## [Task to complete]
Copy, word for word, the lines below from the one containing "Toggle menu" up to and including the one containing "to view Tracks in reddjoyz's", with pictures left out.

## [Materials provided]
···
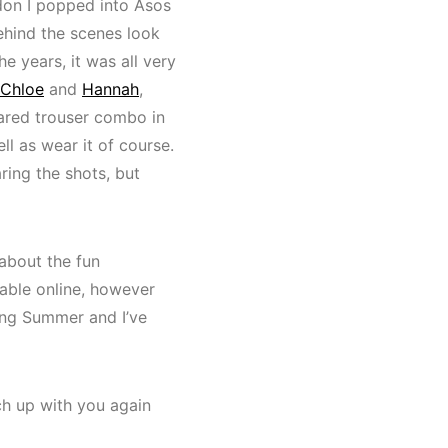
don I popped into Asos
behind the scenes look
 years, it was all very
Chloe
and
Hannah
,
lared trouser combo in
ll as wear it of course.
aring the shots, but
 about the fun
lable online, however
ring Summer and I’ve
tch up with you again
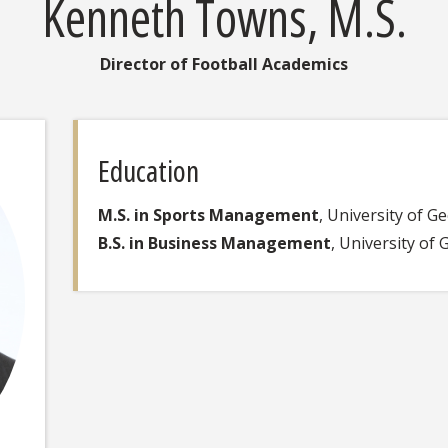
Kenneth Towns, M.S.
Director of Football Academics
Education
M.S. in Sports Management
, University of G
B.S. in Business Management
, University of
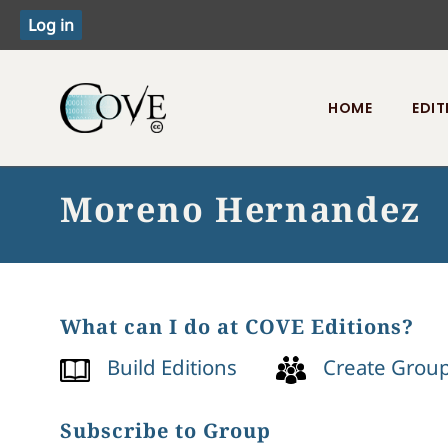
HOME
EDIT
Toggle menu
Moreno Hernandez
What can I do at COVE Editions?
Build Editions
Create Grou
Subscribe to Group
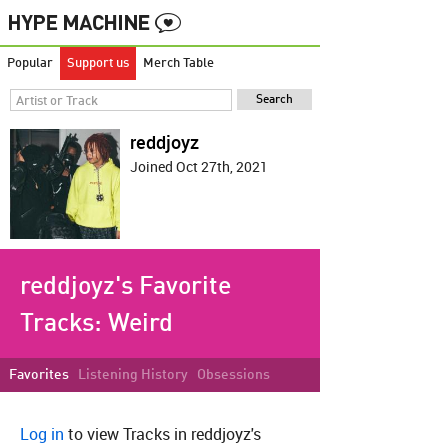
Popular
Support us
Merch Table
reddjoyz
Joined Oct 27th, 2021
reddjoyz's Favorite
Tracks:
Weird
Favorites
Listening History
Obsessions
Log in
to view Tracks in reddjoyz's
···
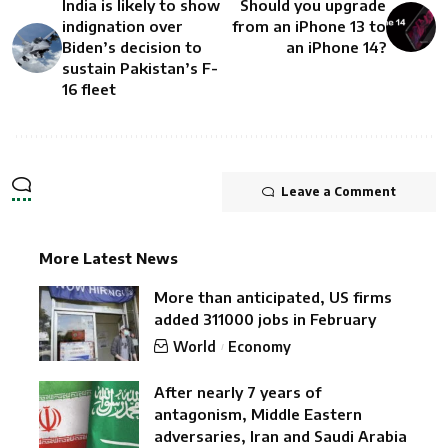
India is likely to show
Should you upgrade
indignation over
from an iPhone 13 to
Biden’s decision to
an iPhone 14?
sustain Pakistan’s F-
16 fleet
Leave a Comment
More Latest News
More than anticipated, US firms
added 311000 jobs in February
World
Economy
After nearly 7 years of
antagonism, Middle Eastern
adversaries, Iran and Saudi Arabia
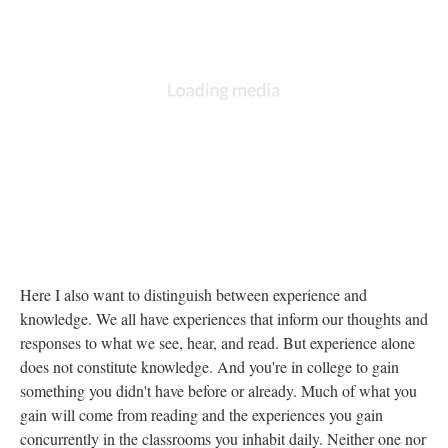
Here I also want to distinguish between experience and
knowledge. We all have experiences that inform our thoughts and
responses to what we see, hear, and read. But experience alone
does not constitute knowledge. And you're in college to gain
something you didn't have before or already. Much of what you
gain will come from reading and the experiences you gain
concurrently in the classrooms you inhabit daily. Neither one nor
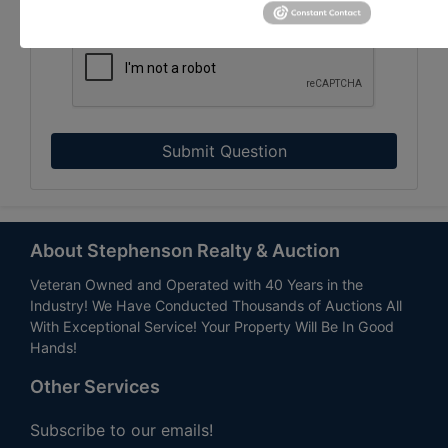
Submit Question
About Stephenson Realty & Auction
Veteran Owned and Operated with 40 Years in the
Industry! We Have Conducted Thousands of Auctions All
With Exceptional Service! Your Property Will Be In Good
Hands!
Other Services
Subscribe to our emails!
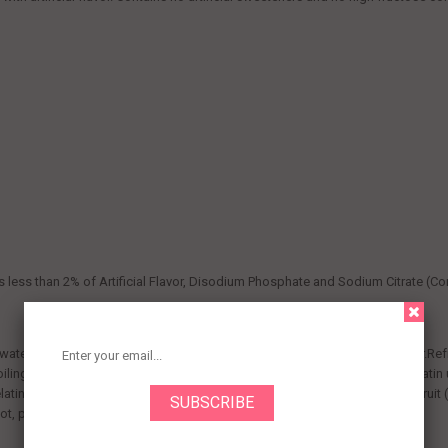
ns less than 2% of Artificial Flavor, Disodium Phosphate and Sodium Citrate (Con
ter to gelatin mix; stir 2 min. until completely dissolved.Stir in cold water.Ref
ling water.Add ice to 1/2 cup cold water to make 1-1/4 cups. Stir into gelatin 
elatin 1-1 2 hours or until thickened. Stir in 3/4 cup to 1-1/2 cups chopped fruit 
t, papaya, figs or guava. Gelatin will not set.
···
## [Expected answer]
Toggle menu
Moreno Hernandez
What can I do at COVE Editions?
Build Editions
Create Grou
Subscribe to Group
Popular
Support us
Merch Table
reddjoyz
Joined Oct 27th, 2021
reddjoyz's Favorite
Tracks:
Weird
Favorites
Listening History
Obsessions
Log in
to view Tracks in reddjoyz's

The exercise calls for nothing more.